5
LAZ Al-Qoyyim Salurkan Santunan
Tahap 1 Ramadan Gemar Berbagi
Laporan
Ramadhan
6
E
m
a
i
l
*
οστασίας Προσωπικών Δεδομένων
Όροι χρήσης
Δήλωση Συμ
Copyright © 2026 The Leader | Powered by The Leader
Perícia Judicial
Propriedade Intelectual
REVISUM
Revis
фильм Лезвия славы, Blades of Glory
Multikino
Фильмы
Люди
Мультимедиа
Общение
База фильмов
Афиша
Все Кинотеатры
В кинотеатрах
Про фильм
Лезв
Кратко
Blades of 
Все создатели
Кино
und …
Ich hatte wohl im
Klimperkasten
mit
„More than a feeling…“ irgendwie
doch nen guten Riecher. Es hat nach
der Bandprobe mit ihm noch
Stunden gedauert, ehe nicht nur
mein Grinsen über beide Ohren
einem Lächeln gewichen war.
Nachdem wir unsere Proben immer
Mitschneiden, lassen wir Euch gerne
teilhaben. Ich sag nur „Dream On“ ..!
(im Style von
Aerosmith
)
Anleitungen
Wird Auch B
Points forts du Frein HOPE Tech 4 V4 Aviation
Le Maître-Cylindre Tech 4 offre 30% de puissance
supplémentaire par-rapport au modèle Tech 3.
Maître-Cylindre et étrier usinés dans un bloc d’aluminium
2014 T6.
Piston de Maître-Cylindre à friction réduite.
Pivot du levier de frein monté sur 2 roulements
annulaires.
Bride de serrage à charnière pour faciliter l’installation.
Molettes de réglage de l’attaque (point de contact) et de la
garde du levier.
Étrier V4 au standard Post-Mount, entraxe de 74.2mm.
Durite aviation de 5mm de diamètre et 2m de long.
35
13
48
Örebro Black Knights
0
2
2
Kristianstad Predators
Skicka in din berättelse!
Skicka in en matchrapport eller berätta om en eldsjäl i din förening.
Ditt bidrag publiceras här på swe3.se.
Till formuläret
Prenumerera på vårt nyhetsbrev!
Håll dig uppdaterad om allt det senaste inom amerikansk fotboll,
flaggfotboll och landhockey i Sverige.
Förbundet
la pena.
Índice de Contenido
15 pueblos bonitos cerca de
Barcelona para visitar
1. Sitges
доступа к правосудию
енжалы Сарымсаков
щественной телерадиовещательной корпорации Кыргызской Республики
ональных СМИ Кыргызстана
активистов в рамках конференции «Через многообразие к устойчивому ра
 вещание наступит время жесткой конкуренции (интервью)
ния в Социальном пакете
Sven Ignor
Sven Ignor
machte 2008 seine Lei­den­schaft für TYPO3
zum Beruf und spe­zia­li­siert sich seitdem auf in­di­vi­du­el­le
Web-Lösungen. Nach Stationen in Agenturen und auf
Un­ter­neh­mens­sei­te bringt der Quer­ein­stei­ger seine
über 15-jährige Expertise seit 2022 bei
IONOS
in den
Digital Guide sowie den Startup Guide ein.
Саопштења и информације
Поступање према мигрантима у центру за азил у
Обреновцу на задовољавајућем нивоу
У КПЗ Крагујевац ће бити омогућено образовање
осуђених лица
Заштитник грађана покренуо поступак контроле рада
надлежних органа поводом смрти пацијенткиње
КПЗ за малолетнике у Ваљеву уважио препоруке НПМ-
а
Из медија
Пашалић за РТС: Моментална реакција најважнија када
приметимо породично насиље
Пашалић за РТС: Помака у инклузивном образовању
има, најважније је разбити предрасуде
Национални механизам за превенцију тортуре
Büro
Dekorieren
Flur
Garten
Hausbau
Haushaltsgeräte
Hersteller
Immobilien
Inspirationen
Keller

....

ACTION ITEM:
Once you have found every line in the listing that holds the string "Blades", copy each of them.

SOLUTION TO THE EXERCISE:
фильм Лезвия славы, Blades of Glory
Blades of 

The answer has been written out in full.